Carnegie Mellon University

Grand Challenge First-Year Seminar: The Mirror of Technology: Exploring Biases in Computation and Cognition

Course Number: 66-142

The title of the show, Black Mirror, refers to the blank screens of tech devices that reflect back an image of the human user. The image captures some parts of us, say our facial expression, while deemphasizing, distorting or missing others, say the color of our eyes or skin. Further, the reflection is silent about what goes on under the surface in our heads, what we feel, think and value. At the same time, the screen presents a cover for a computational device which, when activated, is massively interconnected with local and global structures around us and with our minds in ways that we do not notice. Can we understand and explain this increasingly symbiotic relation, sometimes healthy, sometimes not? Through active discussion, group work, engaging with local and national experts, and argument and analysis in written work, we will explore the ways in which recent technologies mirror our minds as well as how our minds are impacted by and come to mirror those technologies. We will focus on the idea of bias and a type of informational selectivity we capture as attention.

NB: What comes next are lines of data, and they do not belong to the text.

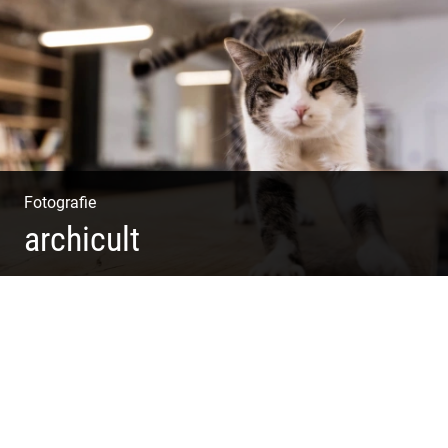
Gestaltung | Weite Räume
Fotografie
archicult
Lesen & Inspirieren | Messen & Verlegen | Zeichnen &
Malen | Planen & Bauen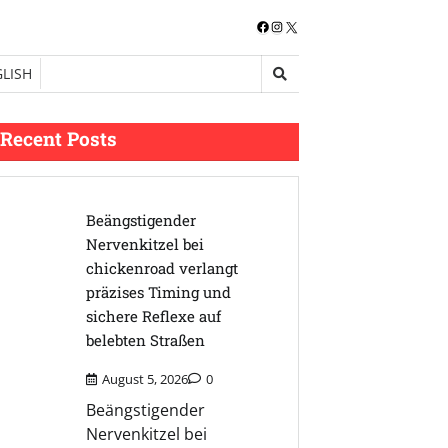
Facebook
Instagram
X
LISH
Recent Posts
Beängstigender
Nervenkitzel bei
chickenroad verlangt
präzises Timing und
sichere Reflexe auf
belebten Straßen
August 5, 2026
0
Beängstigender
Nervenkitzel bei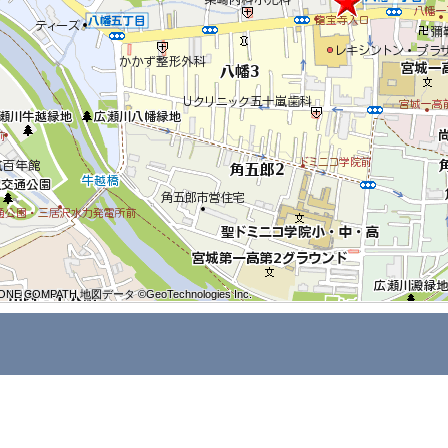
ONE COMPATH 地図データ ©GeoTechnologies Inc.
ONE COMPATH 地図データ ©GeoTechnologies Inc.
ONE COMPATH 地図データ ©GeoTechnologies Inc.
ONE COMPATH 地図データ ©GeoTechnologies Inc.
ONE COMPATH 地図データ ©GeoTechnologies Inc.
ONE COMPATH 地図データ ©GeoTechnologies Inc.
ONE COMPATH 地図データ ©GeoTechnologies Inc.
ONE COMPATH 地図データ ©GeoTechnologies Inc.
ONE COMPATH 地図データ ©GeoTechnologies Inc.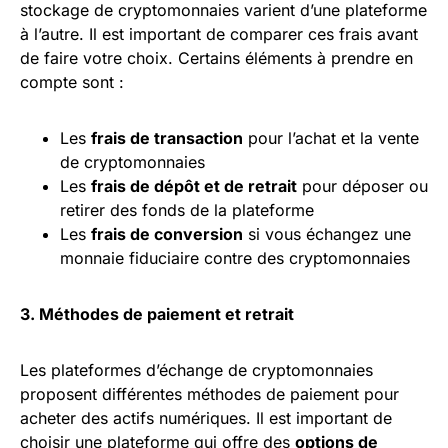
stockage de cryptomonnaies varient d’une plateforme
à l’autre. Il est important de comparer ces frais avant
de faire votre choix. Certains éléments à prendre en
compte sont :
Les
frais de transaction
pour l’achat et la vente
de cryptomonnaies
Les
frais de dépôt et de retrait
pour déposer ou
retirer des fonds de la plateforme
Les
frais de conversion
si vous échangez une
monnaie fiduciaire contre des cryptomonnaies
3. Méthodes de paiement et retrait
Les plateformes d’échange de cryptomonnaies
proposent différentes méthodes de paiement pour
acheter des actifs numériques. Il est important de
choisir une plateforme qui offre des
options de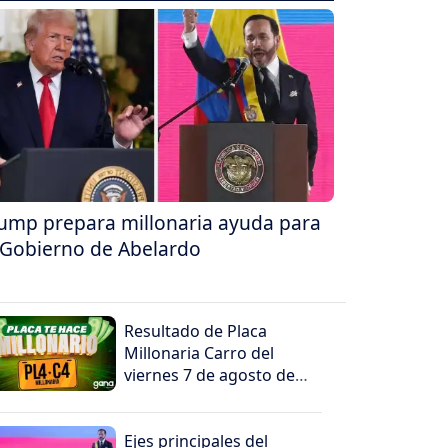
ump prepara millonaria ayuda para
 Gobierno de Abelardo
Resultado de Placa
Millonaria Carro del
viernes 7 de agosto de
2026
Ejes principales del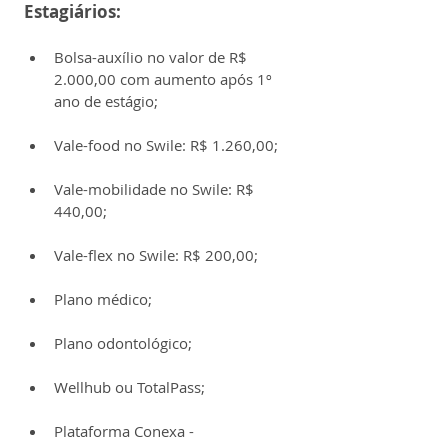
Estagiários:
Bolsa-auxílio no valor de R$ 
2.000,00 com aumento após 1º 
ano de estágio;
Vale-food no Swile: R$ 1.260,00;
Vale-mobilidade no Swile: R$ 
440,00;
Vale-flex no Swile: R$ 200,00;
Plano médico;
Plano odontológico;
Wellhub ou TotalPass;
Plataforma Conexa - 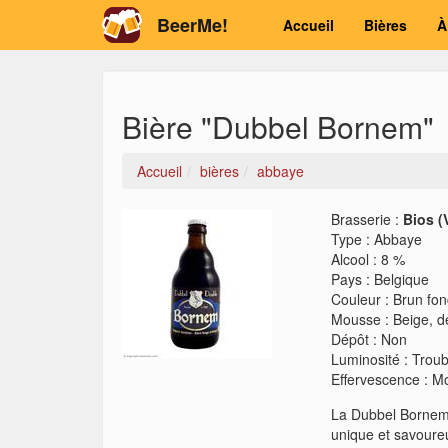
BeerMe!
Accueil
Bières
À
Bière "Dubbel Bornem"
Accueil
bières
abbaye
Brasserie :
Bios (
Type
:
Abbaye
Alcool
:
8 %
Pays
:
Belgique
Couleur
:
Brun fo
Mousse
:
Beige, 
Dépôt
:
Non
Luminosité
:
Troub
Effervescence
:
M
La Dubbel Bornem 
unique et savoure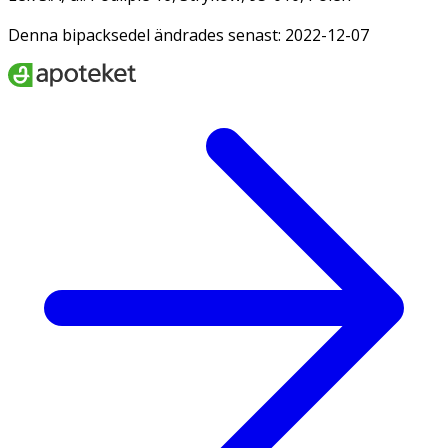
Denna bipacksedel ändrades senast: 2022-12-07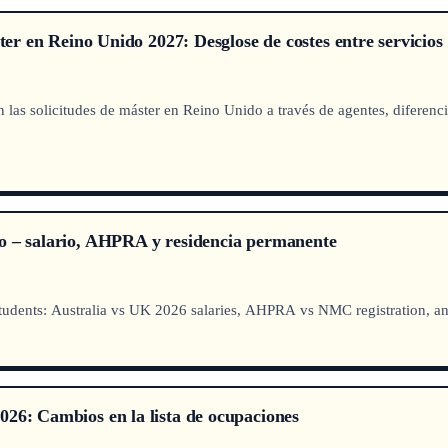
ter en Reino Unido 2027: Desglose de costes entre servicios 
las solicitudes de máster en Reino Unido a través de agentes, diferencia
o – salario, AHPRA y residencia permanente
 students: Australia vs UK 2026 salaries, AHPRA vs NMC registration, 
026: Cambios en la lista de ocupaciones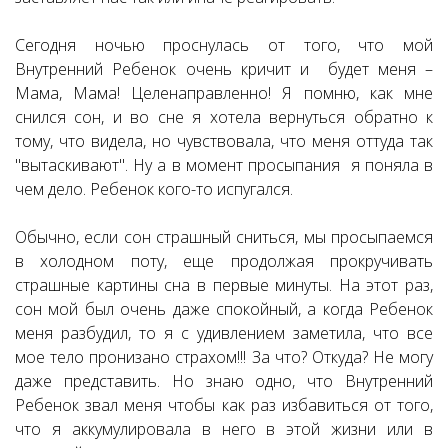
Сегодня ночью проснулась от того, что мой
Внутренний Ребенок очень кричит и будет меня –
Мама, Мама! Целенаправленно! Я помню, как мне
снился сон, и во сне я хотела вернуться обратно к
тому, что видела, но чувствовала, что меня оттуда так
"вытаскивают". Ну а в момент просыпания я поняла в
чем дело. Ребенок кого-то испугался.
Обычно, если сон страшный сниться, мы просыпаемся
в холодном поту, еще продолжая прокручивать
страшные картины сна в первые минуты. На этот раз,
сон мой был очень даже спокойный, а когда Ребенок
меня разбудил, то я с удивлением заметила, что все
мое тело пронизано страхом!!! За что? Откуда? Не могу
даже представить. Но знаю одно, что Внутренний
Ребенок звал меня чтобы как раз избавиться от того,
что я аккумулировала в него в этой жизни или в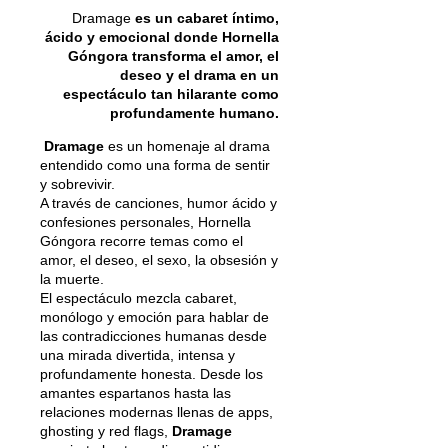
Dramage
es un cabaret íntimo,
ácido y emocional donde Hornella
Góngora transforma el amor, el
deseo y el drama en un
espectáculo tan hilarante como
profundamente humano.
Dramage
es un homenaje al drama
entendido como una forma de sentir
y sobrevivir.
A través de canciones, humor ácido y
confesiones personales, Hornella
Góngora recorre temas como el
amor, el deseo, el sexo, la obsesión y
la muerte.
El espectáculo mezcla cabaret,
monólogo y emoción para hablar de
las contradicciones humanas desde
una mirada divertida, intensa y
profundamente honesta. Desde los
amantes espartanos hasta las
relaciones modernas llenas de apps,
ghosting y red flags,
Dramage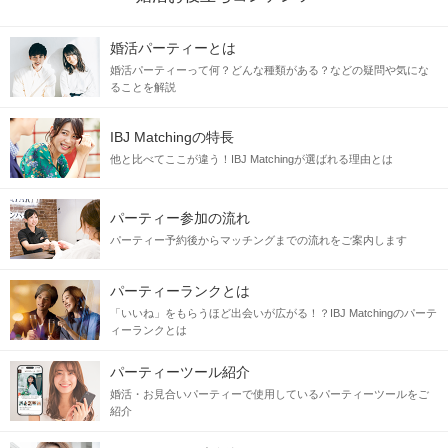
婚活パーティーとは
婚活パーティーって何？どんな種類がある？などの疑問や気にな
ることを解説
IBJ Matchingの特長
他と比べてここが違う！IBJ Matchingが選ばれる理由とは
パーティー参加の流れ
パーティー予約後からマッチングまでの流れをご案内します
パーティーランクとは
「いいね」をもらうほど出会いが広がる！？IBJ Matchingのパーテ
ィーランクとは
パーティーツール紹介
婚活・お見合いパーティーで使用しているパーティーツールをご
紹介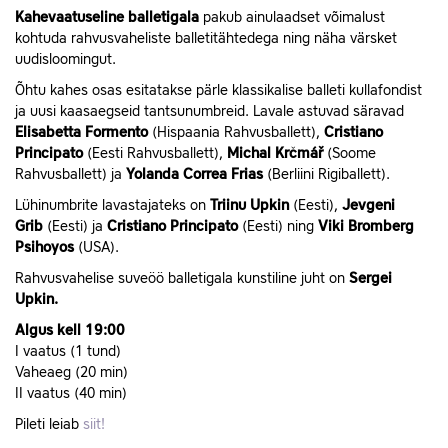
Kahevaatuseline balletigala
pakub ainulaadset võimalust
kohtuda rahvusvaheliste balletitähtedega ning näha värsket
uudisloomingut.
Õhtu kahes osas esitatakse pärle klassikalise balleti kullafondist
ja uusi kaasaegseid tantsunumbreid. Lavale astuvad säravad
Elisabetta Formento
(Hispaania Rahvusballett),
Cristiano
Principato
(Eesti Rahvusballett),
Michal Krčmář
(Soome
Rahvusballett) ja
Yolanda Correa Frias
(Berliini Rigiballett).
Lühinumbrite lavastajateks on
Triinu Upkin
(Eesti),
Jevgeni
Grib
(Eesti) ja
Cristiano Principato
(Eesti) ning
Viki Bromberg
Psihoyos
(USA).
Rahvusvahelise suveöö balletigala kunstiline juht on
Sergei
Upkin.
Algus kell 19:00
I vaatus (1 tund)
Vaheaeg (20 min)
II vaatus (40 min)
Pileti leiab
siit!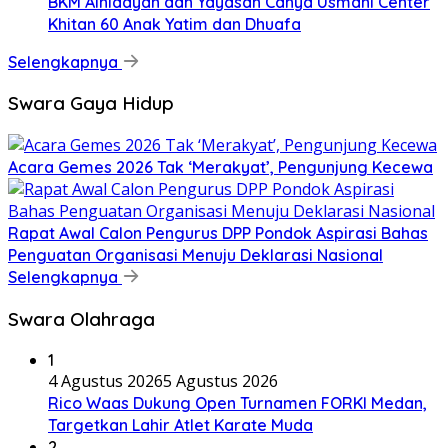
BKM Alhidayah dan Yayasan Cahya Usmani Center
Khitan 60 Anak Yatim dan Dhuafa
Selengkapnya
Swara Gaya Hidup
Acara Gemes 2026 Tak ‘Merakyat’, Pengunjung Kecewa
Rapat Awal Calon Pengurus DPP Pondok Aspirasi Bahas
Penguatan Organisasi Menuju Deklarasi Nasional
Selengkapnya
Swara Olahraga
1
4 Agustus 2026
5 Agustus 2026
Rico Waas Dukung Open Turnamen FORKI Medan,
Targetkan Lahir Atlet Karate Muda
2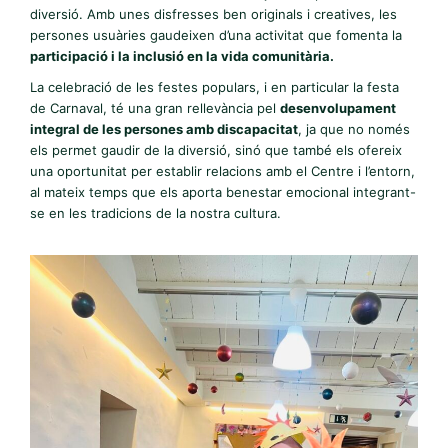
diversió. Amb unes disfresses ben originals i creatives, les
persones usuàries gaudeixen d’una activitat que fomenta la
participació i la inclusió en la vida comunitària.
La celebració de les festes populars, i en particular la festa
de Carnaval, té una gran rellevància pel
desenvolupament
integral de les persones amb discapacitat
, ja que no només
els permet gaudir de la diversió, sinó que també els ofereix
una oportunitat per establir relacions amb el Centre i l’entorn,
al mateix temps que els aporta benestar emocional integrant-
se en les tradicions de la nostra cultura.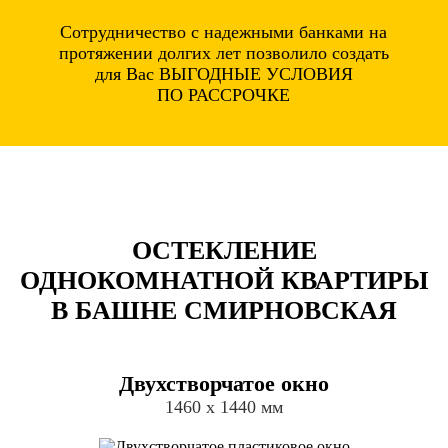
Сотрудничество с надежными банками на
протяжении долгих лет позволило создать
для Вас ВЫГОДНЫЕ УСЛОВИЯ
ПО РАССРОЧКЕ
ОСТЕКЛЕНИЕ
ОДНОКОМНАТНОЙ КВАРТИРЫ
В БАШНЕ СМИРНОВСКАЯ
Двухстворчатое окно
1460 х 1440 мм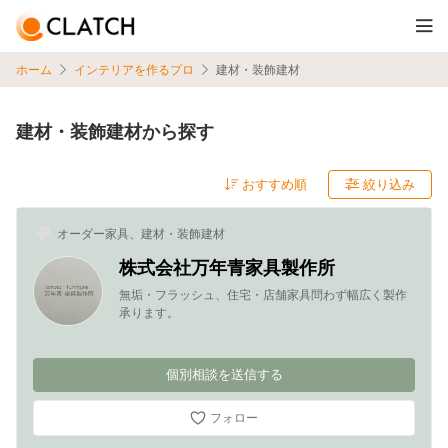
ホーム
インテリアを作るプロ
建材・装飾建材
建材・装飾建材から探す
絞り込み
オーダー家具、建材・装飾建材
株式会社万年青家具製作所
無垢・フラッシュ、住宅・店舗家具問わず幅広く製作
承ります。
個別相談を送信する
フォロー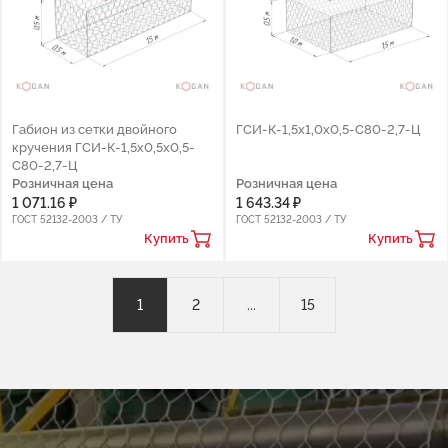
Габион из сетки двойного
ГCИ-К-1,5х1,0х0,5-С80-2,7-Ц
кручения ГCИ-К-1,5х0,5х0,5-
С80-2,7-Ц
Розничная цена
Розничная цена
1 071.16 ₽
1 643.34 ₽
ГОСТ 52132-2003 / ТУ
ГОСТ 52132-2003 / ТУ
Купить
Купить
1
2
...
15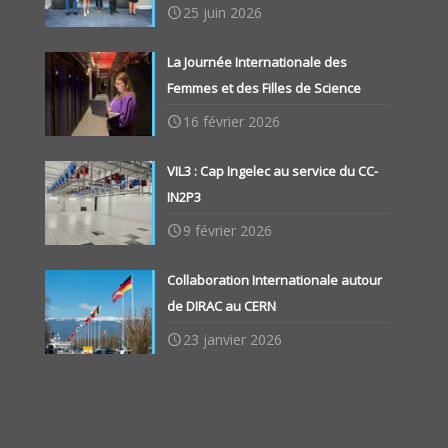
25 juin 2026
La Journée Internationale des
Femmes et des Filles de Science
16 février 2026
VIL3 : Cap Ingelec au service du CC-
IN2P3
9 février 2026
Collaboration Internationale autour
de DIRAC au CERN
23 janvier 2026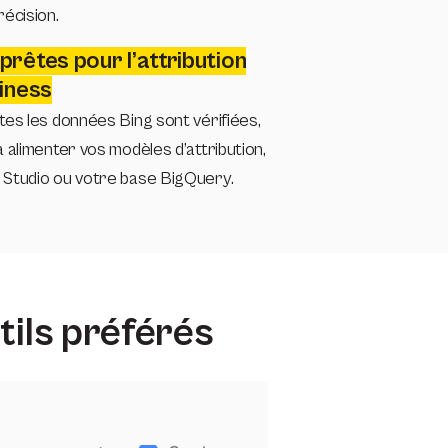
écision.
prêtes pour l’attribution
siness
es les données Bing sont vérifiées,
 alimenter vos modèles d’attribution,
Studio ou votre base BigQuery.
tils préférés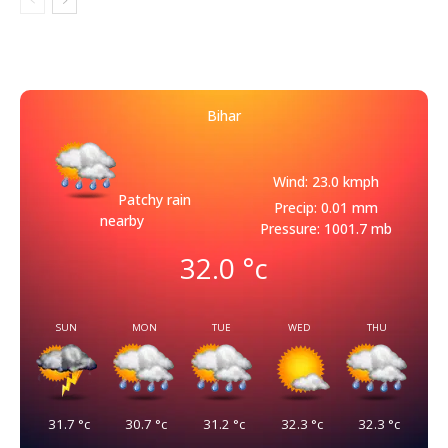
Bihar
Wind: 23.0 kmph
Patchy rain
Precip: 0.01 mm
nearby
Pressure: 1001.7 mb
32.0
°c
SUN
MON
TUE
WED
THU
31.7
°c
30.7
°c
31.2
°c
32.3
°c
32.3
°c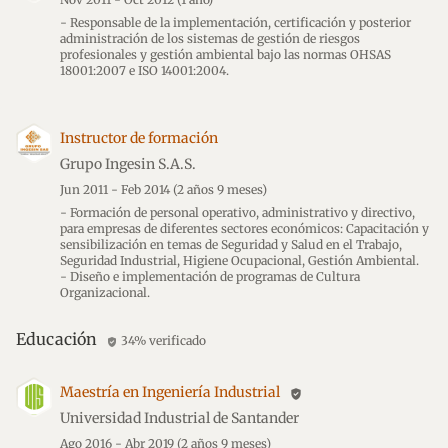
- Responsable de la implementación, certificación y posterior
administración de los sistemas de gestión de riesgos
profesionales y gestión ambiental bajo las normas OHSAS
18001:2007 e ISO 14001:2004.
Instructor de formación
Grupo Ingesin S.A.S.
Jun 2011 - Feb 2014
(2 años 9 meses)
- Formación de personal operativo, administrativo y directivo,
para empresas de diferentes sectores económicos: Capacitación y
sensibilización en temas de Seguridad y Salud en el Trabajo,
Seguridad Industrial, Higiene Ocupacional, Gestión Ambiental.
- Diseño e implementación de programas de Cultura
Organizacional.
Educación
34% verificado
verified_user
Maestría en Ingeniería Industrial
verified_user
Universidad Industrial de Santander
Ago 2016 - Abr 2019
(2 años 9 meses)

Topics will include: the nature of meaning, thinking and understanding in animals and machines, tests for cognition in artificial systems with focus on recent large language models such as CHAT GPT, biases in cognition and attention in humans and biases in algorithms and the impacts of these on society, the attention economy and the manipulation of our attention therein, and the symbiosis between mind and machine where machines extend our minds. These topics span philosophy, cognitive science and computer science. Our goal will be to acquire the analytical skills needed to help critically engage with and transform this symbiotic relation between mind and machine, moving it systematically towards a virtuous and healthy state.